Copyright 2009 Ivan Raikov. All rights reserved. Redistribution and use in source and binary forms, with or without modification, are permitted provided that the following conditions are met: Redistributions of source code must retain the above copyright notice, this list of conditions and the following disclaimer. Redistributions in binary form must reproduce the above copyright notice, this list of conditions and the following disclaimer in the documentation and/or other materials provided with the distribution. Neither the name of the author nor the names of its contributors may be used to endorse or promote products derived from this software without specific prior written permission.
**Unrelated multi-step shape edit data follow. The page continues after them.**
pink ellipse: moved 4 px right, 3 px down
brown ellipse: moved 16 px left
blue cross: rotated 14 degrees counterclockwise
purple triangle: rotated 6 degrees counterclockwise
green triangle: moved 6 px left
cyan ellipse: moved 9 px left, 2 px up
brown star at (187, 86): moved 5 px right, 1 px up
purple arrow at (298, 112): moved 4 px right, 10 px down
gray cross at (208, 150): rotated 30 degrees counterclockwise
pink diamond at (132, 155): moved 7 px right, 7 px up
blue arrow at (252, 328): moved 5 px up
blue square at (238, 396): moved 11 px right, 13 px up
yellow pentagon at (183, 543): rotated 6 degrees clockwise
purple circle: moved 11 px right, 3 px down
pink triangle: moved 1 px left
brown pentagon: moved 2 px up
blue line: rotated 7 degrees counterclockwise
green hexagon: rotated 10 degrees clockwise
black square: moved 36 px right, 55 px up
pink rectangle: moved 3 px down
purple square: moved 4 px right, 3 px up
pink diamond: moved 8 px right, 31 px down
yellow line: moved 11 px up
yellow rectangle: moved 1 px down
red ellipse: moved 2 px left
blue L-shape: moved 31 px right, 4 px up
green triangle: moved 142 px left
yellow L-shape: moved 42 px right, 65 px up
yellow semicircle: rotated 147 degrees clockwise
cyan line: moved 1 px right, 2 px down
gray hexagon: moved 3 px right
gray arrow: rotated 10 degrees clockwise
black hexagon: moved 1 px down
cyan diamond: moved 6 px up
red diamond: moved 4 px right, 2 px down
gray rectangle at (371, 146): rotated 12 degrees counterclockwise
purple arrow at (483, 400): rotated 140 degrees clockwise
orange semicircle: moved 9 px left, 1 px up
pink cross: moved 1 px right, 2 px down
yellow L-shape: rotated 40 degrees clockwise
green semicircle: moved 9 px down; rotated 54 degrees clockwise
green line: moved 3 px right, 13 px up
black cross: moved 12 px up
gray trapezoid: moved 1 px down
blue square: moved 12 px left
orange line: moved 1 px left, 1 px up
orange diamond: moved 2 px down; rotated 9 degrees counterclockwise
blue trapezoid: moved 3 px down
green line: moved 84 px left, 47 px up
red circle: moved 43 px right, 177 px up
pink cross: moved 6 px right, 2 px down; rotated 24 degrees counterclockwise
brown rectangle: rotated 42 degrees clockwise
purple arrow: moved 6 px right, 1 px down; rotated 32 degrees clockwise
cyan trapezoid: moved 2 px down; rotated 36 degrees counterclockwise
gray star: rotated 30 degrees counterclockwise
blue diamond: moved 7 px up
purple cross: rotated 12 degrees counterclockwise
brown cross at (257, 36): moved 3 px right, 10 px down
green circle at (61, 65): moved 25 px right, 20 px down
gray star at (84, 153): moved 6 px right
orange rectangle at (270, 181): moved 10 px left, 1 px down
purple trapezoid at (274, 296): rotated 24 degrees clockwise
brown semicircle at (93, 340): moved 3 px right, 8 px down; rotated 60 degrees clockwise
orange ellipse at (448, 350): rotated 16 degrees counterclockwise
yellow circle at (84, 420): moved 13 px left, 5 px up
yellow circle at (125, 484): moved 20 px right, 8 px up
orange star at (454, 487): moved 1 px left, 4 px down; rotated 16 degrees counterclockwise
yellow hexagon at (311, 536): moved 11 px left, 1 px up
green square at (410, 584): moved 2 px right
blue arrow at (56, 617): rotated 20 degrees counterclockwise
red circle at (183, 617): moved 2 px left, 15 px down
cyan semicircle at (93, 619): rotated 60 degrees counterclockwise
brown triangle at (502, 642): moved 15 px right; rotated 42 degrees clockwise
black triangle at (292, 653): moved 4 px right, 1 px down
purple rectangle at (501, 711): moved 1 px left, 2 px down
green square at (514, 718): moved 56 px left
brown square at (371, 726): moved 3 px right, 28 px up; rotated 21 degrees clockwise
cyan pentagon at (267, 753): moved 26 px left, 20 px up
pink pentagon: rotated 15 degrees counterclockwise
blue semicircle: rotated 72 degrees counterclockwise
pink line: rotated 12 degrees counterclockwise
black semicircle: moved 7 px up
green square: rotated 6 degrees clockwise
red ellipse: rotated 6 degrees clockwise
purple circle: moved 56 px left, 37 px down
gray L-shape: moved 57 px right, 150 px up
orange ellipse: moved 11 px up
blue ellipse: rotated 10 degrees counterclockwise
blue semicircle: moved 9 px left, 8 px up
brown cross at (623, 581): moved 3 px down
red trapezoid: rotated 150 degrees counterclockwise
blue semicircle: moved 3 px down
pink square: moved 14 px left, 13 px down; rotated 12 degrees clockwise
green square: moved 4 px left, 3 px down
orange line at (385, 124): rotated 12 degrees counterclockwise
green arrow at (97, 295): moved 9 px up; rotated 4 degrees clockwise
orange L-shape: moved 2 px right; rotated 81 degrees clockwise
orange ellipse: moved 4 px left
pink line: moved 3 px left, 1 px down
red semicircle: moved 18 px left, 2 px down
THIS SOFTWARE IS PROVIDED BY THE COPYRIGHT HOLDERS AND CONTRIBUTORS "AS IS" AND ANY EXPRESS OR IMPLIED WARRANTIES, INCLUDING, BUT NOT LIMITED TO, THE IMPLIED WARRANTIES OF MERCHANTABILITY AND FITNESS FOR A PARTICULAR PURPOSE ARE DISCLAIMED. IN NO EVENT SHALL THE COPYRIGHT HOLDERS OR CONTRIBUTORS BE LIABLE FOR ANY DIRECT, INDIRECT, INCIDENTAL, SPECIAL, EXEMPLARY, OR CONSEQUENTIAL DAMAGES (INCLUDING, BUT NOT LIMITED TO, PROCUREMENT OF SUBSTITUTE GOODS OR SERVICES; LOSS OF USE, DATA, OR PROFITS; OR BUSINESS INTERRUPTION) HOWEVER CAUSED AND ON ANY THEORY OF LIABILITY, WHETHER IN CONTRACT, STRICT LIABILITY, OR TORT (INCLUDING NEGLIGENCE OR OTHERWISE) ARISING IN ANY WAY OUT OF THE USE OF THIS SOFTWARE, EVEN IF ADVISED OF THE POSSIBILITY OF SUCH DAMAGE.